Issue Sixteen: TEXT

Words are found everywhere and in everything, abundant in nature, prevalent in art from Joseph Beuys to Adrian Piper to Jean-Michel Basquiat to Sophie Calle, Adam Pendleton, and Bethany Collins, from periods Dadaism to minimalism to pop art and contemporary. Words are often uniquely integrated into painting, drawing, printmaking, sculpture, installation, and performance as a conceptual apparatus, a way to voice issues by presenting linguistics as the universal image. 

TEXTS focuses on the profound significance that language brings to the visual landscape; this incredible notion that works can be seen and read simultaneously— begging for viewers to occupy both sides of their brains. Artists use words beyond their typical purpose; whether stitched into fabric as a powerful act of protest or scrawled gestural marks on walls depicting a message that can be erased yet forever remembered/documented. 

Caroline Harris discusses the visual poetry of women contemporary artists such as Astra Papachristodoulou, a poet using complex materials as resistance tools to create evocative surfaces to place words and Briony Hughes uses natural resources “a coil of abandoned fishing rope is strung with bookbinding thread and scraps of paper stamped with translations from Old English and Old Norse.” Elsewhere, Issac Fravashi advocates for Tracey Emin’s cleverness in her typos, believing that her intentional wordplay is a resourceful tool in itself whilst also including the late tragic poet Sylvia Plath’s role as a Confessional poet. By aligning Emin and Plath together, it showcases an earnest relationship that visual artists share with “purist” writers. 

The intimately interwoven relationship between text and textile is placed centre stage in Poets in Vogue, an exhibition that presents the fashion worlds and poetic works of seven women poets at the National Poetry Library in London’s Southbank Centre. Decorating Dissidence catches up with two of its curators – academics Sarah Parker and Sophie Oliver – to find out more about the research and creative processes behind the exhibition.

Multidisciplinary artist and writer Julia Mallory’s hand-stitched anti-hero capes unveil personal ancestry histories, express desires to dismantle stereotypical roles of Black women, and disengage from oppressive systems still set in capitalist America. 

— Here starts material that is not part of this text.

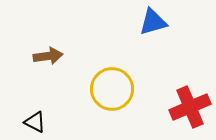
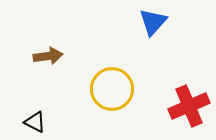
blue triangle: rotated 32 degrees counterclockwise
red cross: moved 1 px left, 1 px up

 “Nostalgia doesn’t simply mean missing home; to me, it is a place or time that can no longer go back to,” Xiao Ma’s Home Is a Concept series expresses sentiments between an American home and that of cultural upbringing from native China, images retaining a sweet homage to past in repetitive blocked texts, organic colored seashells piled against an oatmeal background sets the tone for sentimental memory. 

Installation draftswoman Jade Montserrat intentionally fills evocative gallery spaces with poetic intentions, taking a special care in the rendering of each letter; her naked body’s movements immersed in building up charcoal manifestations on walls whilst thinking about women’s labor, creativity, captivity, racial discrimination, and historical violence— the letters themselves become meaningful shapes, pivotal objects outside of merely suggesting a word.

“Love is asking me what happened to the dead rat you found in the attic that morning?”  Inspired by Italian artist Bruno Munari, J.A. Pak’s Brief Love contain pullout notes, photographic transfers, patterned handmade paper, adhered envelopes with surprise correspondence. The book displays an active interest in the sacred art of bookmaking— a handheld container that requests physical interaction and play.  

Graffiti art has always had a place in text history— aerosol writings on subways, trains, and abandoned buildings; artist’s signatures usually sprayed as nicknames— an inspiration for Jenny Holzer’s early work in Maria Seda-Reeder’s thoughts on social resistance art. Cy Twombly— an artist using a minimal color palette to his own graffiti styled, free-scribbles— also enters the conversation as a key influence.

“Did I start writing and mixing words with images in my art, to be heard?” Writer/collage artist Salma Ahmad Caller contextualizes her mixed race heritage among a mind nestled in many realms— science, philosophy, art, writing— and questioning the body’s response to time, memory, and language by presenting photographic assemblages steeped in familial relics and stories. 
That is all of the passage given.